Entretien avec Maud Chirio, historienne, spécialiste de la dictature militaire brésilienne (1).
Les pro-Bolsonaro parlent de « gouvernement militaire », comme pour minimiser la période de la dictature. Ce glissement sémantique est-il lié à Bolsonaro ?
Disons que sa candidature est le résultat d'une poussée conservatrice. Celle-ci repose notamment sur la construction d'une représentation positive de la dictature militaire dans ses aspects les plus sensibles, comme la torture ou les assassinats politiques. Jusqu'à l'explosion des mouvements d'extrême-droite, en 2013-2014, ce discours restait cantonné à des cercles militaires de réserve ou à des groupuscules néofascistes. Globalement, dans la sphère publique, la dictature ne recueillait ni véritable adhésion, ni absolue condamnation.
Contrairement à l'Argentine et au Chili, le Brésil n'a pas rompu franchement avec la dictature...
La transition démocratique ne s'est pas accompagnée d'épuration. Les militaires ont pu continuer très tranquillement leur carrière. Tout comme les politiques et les technocrates, qui ont participé à la dictature.
Bolsonaro n'a pas caché qu'il voulait nommer des militaires dans son gouvernement. Avec son éventuelle élection, peut-on craindre un retour de la dictature ?
L'expérience d'un pouvoir civil relativement bien installé ne suffit pas à se garantir contre le retour d'une culture militaire profonde. Depuis l'Indépendance, en 1822, les militaires ont été quasiment systématiquement au coeur de l'exécutif. Hormis ces trente dernières années.
Les officiers sont aujourd'hui enthousiastes à l'idée de pouvoir participer au pouvoir avec Bolsonaro. Ils s'estiment moralement supérieurs, exempts de la tare congénitale de la classe politique, qui est la corruption. Ils mobilisent aussi fortement contre le risque communiste. Ils ne sont plus disposés à laisser la démocratie civile suivre son cours sans leur intervention.

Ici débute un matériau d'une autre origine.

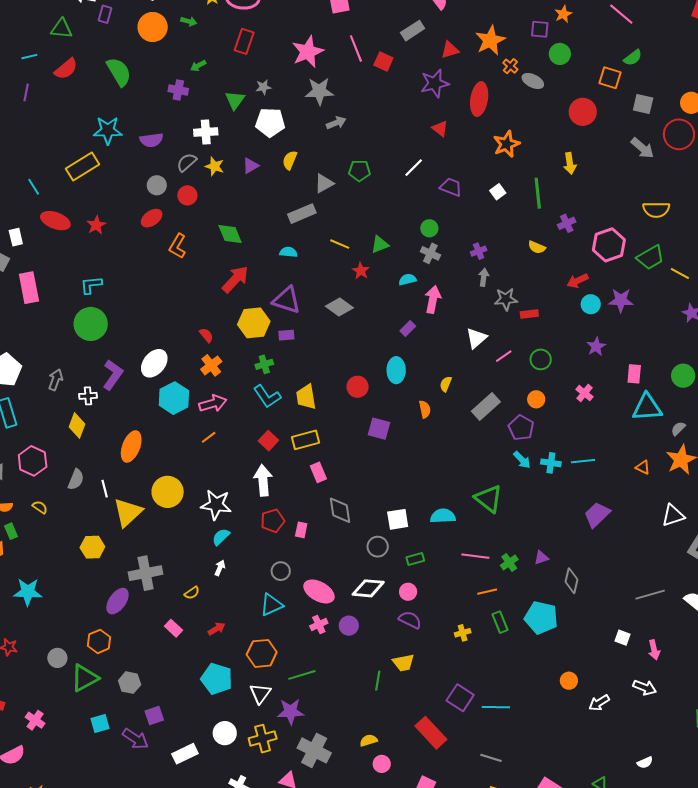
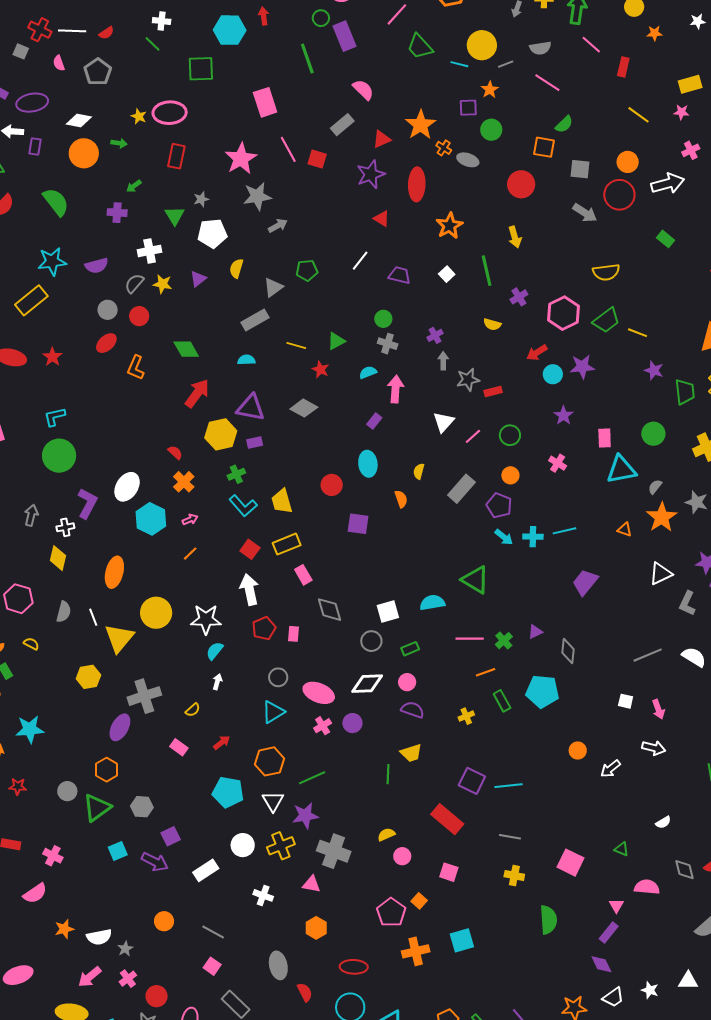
pink arrow: (213, 403) -> (190, 519), size x0.6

Avez-vous été étonnée par la montée en puissance de Bolsonaro ?
Oui ! Ce n'était pas prévisible. Trump, dont l'élection a surpris tout le monde, reste quelqu'un de modéré à comparer à Bolsonaro.
(1) Maud Chirio est l'auteure de La politique en uniforme, l'expérience brésilienne, 1960-1980, aux Presses universitaires de Rennes, 346 p., 20€.